After being warned about my blogging and twittering yesterday (none of which mention my workplace at all), I felt a bit gun-shy. I contemplated making my blog entirely private but then I realised that I’d never be able to track down the 5 or so people who actually read it and give them a password, so that was a bust. I thought about making my twitter feed private and I still might do that but I hate it really, especially since it’s really quite mundane. I toyed with the idea of getting offline entirely but nixed that pretty quick smart.
It’s funny though – whenever these sorts of things have come to light in the media – someone being fired for blogging about work or posting on their facebook about something obviously work related – I scoffed at the poor buggers. Surely they knew better than to post about their workplace, especially by name and on their facebook page? Surely the company was 100% right and the poor sod was an idiot? But now it’s kinda happened to me and I see that it’s not so black and white. I thought I’d been smart by not ever mentioning my workplace by name, not publicising my blog on my facebook page and not connecting it to my full name. I thought by blogging about weight loss and fitness and a little bit of my life I was safe. But obviously not. I think the rules and understanding these days are so varying and unclear that everyone can interpret what it means to be “safe” online quite differently.
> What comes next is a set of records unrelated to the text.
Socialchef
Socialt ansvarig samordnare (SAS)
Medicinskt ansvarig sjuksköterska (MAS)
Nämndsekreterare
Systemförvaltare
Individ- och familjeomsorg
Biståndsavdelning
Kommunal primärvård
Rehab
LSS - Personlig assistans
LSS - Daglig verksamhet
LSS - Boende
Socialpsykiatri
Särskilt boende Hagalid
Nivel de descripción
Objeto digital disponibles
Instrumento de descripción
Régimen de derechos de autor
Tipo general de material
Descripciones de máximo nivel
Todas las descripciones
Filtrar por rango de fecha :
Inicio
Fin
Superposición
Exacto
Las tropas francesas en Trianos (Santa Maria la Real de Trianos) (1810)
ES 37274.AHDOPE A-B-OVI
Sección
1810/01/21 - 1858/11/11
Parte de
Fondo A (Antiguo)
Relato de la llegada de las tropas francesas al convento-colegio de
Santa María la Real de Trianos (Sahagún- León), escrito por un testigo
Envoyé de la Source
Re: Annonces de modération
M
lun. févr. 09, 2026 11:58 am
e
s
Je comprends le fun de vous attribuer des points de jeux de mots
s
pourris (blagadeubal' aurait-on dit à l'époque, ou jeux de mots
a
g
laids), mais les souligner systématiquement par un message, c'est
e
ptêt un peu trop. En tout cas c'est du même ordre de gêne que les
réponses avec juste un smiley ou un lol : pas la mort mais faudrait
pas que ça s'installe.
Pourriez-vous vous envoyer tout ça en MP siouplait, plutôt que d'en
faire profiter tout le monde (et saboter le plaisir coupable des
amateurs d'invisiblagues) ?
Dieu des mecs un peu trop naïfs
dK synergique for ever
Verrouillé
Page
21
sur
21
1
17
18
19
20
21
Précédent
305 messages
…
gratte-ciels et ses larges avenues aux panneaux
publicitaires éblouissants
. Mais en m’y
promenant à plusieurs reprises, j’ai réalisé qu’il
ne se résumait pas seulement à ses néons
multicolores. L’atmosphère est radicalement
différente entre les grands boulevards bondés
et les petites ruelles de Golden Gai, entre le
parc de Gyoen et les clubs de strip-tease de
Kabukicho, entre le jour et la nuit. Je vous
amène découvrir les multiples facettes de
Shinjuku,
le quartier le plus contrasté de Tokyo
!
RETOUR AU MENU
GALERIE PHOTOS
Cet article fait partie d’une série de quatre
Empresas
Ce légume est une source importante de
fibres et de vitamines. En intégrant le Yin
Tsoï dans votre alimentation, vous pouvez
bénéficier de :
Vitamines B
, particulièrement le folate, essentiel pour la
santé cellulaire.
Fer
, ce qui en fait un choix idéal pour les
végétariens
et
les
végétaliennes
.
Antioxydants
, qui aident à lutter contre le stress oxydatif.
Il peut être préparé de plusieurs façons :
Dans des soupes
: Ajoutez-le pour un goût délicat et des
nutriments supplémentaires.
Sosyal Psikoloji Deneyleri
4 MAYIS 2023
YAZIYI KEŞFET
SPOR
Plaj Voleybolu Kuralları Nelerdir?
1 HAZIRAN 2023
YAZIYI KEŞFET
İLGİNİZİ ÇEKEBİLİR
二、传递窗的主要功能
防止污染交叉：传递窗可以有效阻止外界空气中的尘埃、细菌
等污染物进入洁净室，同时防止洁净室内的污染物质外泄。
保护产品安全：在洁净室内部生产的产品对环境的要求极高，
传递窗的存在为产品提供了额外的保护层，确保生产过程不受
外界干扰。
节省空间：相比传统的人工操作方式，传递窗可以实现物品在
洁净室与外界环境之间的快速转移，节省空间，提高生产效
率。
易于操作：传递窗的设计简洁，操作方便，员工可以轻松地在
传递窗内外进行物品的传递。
And therein lies the problem.
In a world where increasingly we all have more than one online presence, who sets the rules? Who interprets when a post, a tweet or a status update crosses the line? If only one person knows the truth behind the post – i.e. who it is, where they work – is that crossing the line? I’m genuinely interested and confused at the same time.
I’d like to think I’m not an idiot – I’m writing this post at home, before work, to be posted after work. I’m not complaining about my work, my colleagues, anything (although the weather these days is awful). I’m just puzzled about how I ended up even thinking about this at 7:23 on a cold winter’s morning.